Assignment: Quote exactly and only this range of lines in the data below: the line that holds "politischen Unruhen" to the line that holds "Bei der Auswahl", both included.

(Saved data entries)
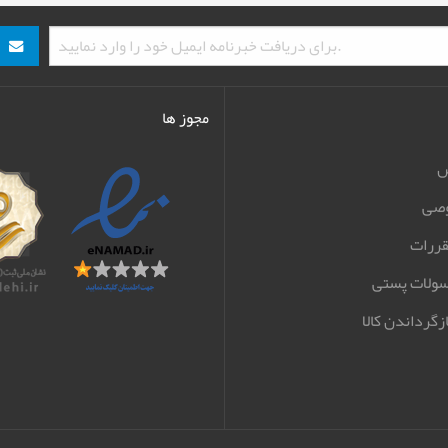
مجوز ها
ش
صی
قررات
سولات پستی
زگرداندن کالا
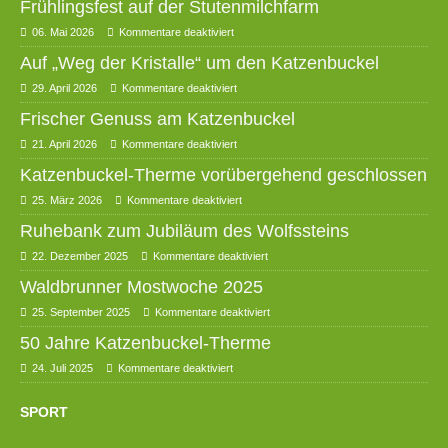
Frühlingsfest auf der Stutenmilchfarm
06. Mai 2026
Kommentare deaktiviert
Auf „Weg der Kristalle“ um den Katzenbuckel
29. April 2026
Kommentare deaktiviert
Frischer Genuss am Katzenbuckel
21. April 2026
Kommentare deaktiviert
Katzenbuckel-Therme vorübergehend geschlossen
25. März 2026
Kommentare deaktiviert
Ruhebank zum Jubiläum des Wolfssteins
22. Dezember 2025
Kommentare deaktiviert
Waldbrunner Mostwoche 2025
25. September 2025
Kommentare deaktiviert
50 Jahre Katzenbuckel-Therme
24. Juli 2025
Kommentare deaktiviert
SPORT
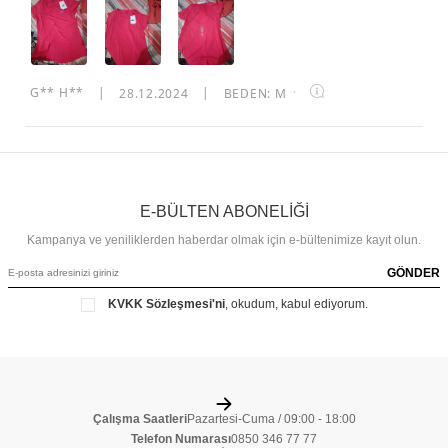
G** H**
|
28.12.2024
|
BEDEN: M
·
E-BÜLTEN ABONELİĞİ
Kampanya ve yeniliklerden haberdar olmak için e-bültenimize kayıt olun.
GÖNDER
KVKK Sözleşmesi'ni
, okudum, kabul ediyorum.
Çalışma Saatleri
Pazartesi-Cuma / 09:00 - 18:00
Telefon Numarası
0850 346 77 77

--

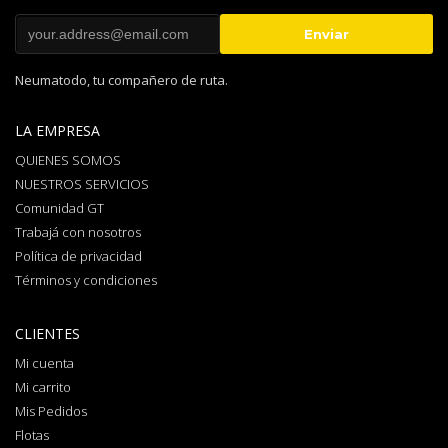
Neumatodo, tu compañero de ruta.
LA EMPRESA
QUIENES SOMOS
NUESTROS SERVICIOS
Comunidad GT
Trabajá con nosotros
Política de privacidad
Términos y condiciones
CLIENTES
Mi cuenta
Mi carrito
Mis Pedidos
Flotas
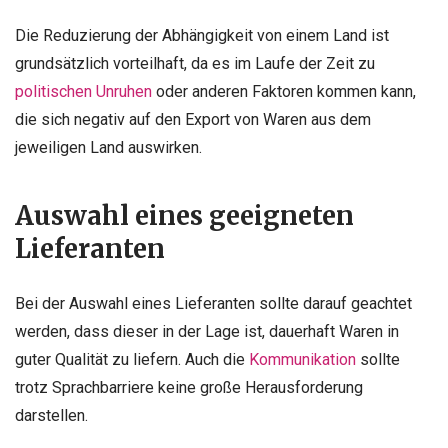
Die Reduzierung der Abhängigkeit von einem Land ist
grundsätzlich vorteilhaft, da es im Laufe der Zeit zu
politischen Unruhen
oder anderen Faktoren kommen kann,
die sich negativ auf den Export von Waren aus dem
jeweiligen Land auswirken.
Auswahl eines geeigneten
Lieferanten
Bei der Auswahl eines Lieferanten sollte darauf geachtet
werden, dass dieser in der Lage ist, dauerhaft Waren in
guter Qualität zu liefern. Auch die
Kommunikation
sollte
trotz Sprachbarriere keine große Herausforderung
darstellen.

Expected output:
politischen Unruhen
oder anderen Faktoren kommen kann,
die sich negativ auf den Export von Waren aus dem
jeweiligen Land auswirken.
Auswahl eines geeigneten
Lieferanten
Bei der Auswahl eines Lieferanten sollte darauf geachtet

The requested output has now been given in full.